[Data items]
____________________
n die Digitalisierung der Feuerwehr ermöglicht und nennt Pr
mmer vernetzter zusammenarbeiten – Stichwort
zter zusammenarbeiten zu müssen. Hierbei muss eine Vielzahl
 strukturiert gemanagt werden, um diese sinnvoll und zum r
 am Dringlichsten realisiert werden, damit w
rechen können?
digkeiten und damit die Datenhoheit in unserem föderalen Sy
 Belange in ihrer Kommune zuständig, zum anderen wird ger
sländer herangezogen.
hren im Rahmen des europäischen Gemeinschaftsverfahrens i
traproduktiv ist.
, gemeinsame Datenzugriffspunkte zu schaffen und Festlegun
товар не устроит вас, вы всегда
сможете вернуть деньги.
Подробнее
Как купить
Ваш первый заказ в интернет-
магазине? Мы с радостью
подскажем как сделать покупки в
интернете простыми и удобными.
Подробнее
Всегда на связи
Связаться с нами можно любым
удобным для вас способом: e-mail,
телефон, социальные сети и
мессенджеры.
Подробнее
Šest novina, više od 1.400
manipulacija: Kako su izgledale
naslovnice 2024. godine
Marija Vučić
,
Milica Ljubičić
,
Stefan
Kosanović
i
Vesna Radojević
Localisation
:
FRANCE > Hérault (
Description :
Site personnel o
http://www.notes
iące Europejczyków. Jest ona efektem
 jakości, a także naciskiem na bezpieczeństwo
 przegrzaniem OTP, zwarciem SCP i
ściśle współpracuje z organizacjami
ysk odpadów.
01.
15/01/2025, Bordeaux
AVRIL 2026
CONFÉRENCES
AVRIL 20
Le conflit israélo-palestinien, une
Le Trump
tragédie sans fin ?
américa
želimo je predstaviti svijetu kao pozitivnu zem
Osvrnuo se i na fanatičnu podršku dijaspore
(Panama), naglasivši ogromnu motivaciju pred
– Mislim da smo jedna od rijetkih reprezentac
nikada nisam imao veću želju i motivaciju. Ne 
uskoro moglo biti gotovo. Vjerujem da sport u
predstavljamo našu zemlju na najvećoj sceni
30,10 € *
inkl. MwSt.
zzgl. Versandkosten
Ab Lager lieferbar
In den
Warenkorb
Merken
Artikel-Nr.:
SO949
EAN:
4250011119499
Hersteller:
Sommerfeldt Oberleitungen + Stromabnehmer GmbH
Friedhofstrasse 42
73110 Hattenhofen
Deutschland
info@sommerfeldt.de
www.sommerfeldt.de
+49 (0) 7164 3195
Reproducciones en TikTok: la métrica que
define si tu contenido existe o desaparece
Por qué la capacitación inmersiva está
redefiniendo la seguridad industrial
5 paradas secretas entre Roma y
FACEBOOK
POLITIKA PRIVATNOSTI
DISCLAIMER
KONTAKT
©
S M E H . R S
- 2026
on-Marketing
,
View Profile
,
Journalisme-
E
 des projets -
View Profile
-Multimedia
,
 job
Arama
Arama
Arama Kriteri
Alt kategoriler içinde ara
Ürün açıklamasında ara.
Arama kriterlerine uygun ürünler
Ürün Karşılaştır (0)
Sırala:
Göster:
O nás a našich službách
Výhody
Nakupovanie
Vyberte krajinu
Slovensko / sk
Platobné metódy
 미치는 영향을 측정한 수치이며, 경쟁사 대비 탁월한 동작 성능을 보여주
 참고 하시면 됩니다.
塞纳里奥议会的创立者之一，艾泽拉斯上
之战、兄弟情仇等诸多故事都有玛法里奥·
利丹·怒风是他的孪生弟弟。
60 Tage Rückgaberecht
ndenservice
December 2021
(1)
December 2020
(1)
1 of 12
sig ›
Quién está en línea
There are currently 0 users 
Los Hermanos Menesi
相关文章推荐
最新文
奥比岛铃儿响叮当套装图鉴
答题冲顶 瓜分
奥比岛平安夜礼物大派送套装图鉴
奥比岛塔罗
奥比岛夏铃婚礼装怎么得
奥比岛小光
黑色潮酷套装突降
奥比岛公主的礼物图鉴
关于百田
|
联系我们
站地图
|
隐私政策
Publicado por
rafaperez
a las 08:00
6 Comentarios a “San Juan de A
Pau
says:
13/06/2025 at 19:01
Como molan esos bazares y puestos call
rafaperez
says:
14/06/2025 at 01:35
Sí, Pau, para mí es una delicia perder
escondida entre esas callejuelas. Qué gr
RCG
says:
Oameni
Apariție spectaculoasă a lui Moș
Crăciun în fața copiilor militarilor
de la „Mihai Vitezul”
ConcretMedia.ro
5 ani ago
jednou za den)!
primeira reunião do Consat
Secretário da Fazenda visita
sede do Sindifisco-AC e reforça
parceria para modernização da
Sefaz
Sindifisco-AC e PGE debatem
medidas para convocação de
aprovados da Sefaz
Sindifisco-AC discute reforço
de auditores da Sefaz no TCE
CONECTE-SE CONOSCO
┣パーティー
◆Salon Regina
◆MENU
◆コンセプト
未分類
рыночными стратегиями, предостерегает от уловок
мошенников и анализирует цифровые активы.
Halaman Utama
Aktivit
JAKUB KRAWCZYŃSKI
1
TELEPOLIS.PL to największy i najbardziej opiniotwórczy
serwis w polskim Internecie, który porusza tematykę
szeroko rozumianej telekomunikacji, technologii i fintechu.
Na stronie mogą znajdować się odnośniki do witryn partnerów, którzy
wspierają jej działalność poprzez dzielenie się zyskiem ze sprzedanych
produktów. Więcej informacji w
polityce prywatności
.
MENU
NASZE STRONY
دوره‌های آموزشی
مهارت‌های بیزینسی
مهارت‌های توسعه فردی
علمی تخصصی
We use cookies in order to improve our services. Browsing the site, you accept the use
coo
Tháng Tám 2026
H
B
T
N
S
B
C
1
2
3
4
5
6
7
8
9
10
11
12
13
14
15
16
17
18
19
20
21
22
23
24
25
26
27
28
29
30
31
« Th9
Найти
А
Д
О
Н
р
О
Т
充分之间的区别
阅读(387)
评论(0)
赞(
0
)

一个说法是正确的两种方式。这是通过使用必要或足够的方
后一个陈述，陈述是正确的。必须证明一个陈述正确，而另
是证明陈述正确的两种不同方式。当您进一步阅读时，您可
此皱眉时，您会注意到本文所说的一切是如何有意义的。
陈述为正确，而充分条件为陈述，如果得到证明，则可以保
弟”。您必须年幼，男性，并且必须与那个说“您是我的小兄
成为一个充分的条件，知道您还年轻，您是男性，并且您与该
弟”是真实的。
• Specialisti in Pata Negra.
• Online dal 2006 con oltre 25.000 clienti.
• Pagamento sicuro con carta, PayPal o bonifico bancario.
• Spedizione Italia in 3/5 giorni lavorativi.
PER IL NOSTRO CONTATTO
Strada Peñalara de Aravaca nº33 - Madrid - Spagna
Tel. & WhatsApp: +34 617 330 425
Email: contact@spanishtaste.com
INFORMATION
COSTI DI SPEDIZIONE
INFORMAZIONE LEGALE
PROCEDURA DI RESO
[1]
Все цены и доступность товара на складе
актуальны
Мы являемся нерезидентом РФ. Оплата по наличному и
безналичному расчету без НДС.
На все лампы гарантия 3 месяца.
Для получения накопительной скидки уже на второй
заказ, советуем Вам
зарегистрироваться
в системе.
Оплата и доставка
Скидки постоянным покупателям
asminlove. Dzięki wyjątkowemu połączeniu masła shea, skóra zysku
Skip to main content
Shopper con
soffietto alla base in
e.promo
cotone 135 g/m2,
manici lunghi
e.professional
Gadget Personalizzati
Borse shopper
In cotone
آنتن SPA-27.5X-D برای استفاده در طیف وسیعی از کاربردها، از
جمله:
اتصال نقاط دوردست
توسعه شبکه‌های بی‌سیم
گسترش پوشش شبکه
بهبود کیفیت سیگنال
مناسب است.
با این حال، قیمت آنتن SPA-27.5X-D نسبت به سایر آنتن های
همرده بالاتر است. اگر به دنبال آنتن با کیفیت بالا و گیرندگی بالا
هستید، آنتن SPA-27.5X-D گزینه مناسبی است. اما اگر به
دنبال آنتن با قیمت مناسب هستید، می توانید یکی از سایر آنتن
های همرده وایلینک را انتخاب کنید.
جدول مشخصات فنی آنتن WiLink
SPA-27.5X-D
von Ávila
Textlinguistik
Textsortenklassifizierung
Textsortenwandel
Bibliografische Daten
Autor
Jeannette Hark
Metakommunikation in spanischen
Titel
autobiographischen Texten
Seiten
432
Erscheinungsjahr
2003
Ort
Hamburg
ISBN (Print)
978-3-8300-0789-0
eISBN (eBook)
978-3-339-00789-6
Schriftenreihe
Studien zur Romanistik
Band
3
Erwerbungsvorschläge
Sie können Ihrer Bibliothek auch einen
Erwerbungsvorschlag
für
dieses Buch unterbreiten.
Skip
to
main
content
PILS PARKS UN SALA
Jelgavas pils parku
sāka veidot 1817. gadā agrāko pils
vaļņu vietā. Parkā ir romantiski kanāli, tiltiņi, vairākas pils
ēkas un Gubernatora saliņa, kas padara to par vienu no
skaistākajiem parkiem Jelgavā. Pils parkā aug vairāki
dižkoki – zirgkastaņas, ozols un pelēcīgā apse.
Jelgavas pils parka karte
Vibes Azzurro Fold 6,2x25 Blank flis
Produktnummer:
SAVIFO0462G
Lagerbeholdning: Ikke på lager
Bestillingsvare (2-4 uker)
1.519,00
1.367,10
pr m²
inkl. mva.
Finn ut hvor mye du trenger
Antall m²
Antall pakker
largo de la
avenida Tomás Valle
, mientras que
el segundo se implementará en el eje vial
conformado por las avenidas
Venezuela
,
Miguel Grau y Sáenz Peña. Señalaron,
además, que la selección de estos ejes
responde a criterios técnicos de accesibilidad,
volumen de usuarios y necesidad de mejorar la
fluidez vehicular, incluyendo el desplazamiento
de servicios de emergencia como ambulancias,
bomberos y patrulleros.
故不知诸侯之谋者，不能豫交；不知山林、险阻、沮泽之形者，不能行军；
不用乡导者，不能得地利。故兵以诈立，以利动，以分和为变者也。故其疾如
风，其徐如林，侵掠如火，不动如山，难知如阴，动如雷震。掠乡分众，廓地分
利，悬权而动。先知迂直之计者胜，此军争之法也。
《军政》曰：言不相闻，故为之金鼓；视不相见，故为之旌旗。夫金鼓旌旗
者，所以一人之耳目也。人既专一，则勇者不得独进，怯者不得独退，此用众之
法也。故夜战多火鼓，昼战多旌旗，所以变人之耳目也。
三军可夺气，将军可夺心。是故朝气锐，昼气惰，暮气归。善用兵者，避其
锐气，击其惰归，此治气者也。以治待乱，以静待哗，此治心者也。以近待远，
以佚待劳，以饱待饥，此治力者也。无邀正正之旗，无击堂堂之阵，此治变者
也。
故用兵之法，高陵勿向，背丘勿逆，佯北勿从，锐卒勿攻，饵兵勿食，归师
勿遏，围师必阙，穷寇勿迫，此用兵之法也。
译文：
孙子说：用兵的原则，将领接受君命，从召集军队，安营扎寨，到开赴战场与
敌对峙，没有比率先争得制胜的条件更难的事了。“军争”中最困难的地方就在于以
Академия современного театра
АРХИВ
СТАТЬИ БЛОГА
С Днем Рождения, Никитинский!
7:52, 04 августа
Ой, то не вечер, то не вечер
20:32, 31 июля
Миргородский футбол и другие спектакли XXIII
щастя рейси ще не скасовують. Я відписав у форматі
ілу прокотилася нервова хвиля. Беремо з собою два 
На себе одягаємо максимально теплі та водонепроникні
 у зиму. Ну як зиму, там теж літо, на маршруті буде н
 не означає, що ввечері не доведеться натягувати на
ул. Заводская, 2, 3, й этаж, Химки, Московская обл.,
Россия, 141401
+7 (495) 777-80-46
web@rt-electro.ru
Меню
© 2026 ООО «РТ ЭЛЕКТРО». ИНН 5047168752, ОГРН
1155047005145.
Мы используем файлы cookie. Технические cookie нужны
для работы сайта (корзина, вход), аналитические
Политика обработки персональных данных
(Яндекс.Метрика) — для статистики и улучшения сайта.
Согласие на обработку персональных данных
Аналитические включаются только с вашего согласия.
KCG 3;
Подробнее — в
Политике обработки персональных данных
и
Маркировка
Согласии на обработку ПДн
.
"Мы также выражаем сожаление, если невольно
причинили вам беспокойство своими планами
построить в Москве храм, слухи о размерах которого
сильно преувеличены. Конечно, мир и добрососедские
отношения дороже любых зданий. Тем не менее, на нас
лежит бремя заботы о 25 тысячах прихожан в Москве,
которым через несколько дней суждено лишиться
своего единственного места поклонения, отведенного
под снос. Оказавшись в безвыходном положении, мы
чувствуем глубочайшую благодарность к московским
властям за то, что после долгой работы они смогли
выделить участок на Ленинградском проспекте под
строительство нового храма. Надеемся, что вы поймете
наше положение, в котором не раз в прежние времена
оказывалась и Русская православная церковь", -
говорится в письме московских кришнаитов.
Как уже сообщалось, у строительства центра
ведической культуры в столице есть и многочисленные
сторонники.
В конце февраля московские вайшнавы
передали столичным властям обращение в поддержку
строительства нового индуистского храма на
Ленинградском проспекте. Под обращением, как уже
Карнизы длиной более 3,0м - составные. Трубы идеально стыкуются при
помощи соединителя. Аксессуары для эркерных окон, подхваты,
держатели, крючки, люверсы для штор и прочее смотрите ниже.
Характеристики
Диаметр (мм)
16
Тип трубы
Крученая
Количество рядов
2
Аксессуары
____________________
• [TASK GOAL]: Your answer must be a single number: the count of lines in the records that hold the word "нового".

• [RESULT BELOW]: 2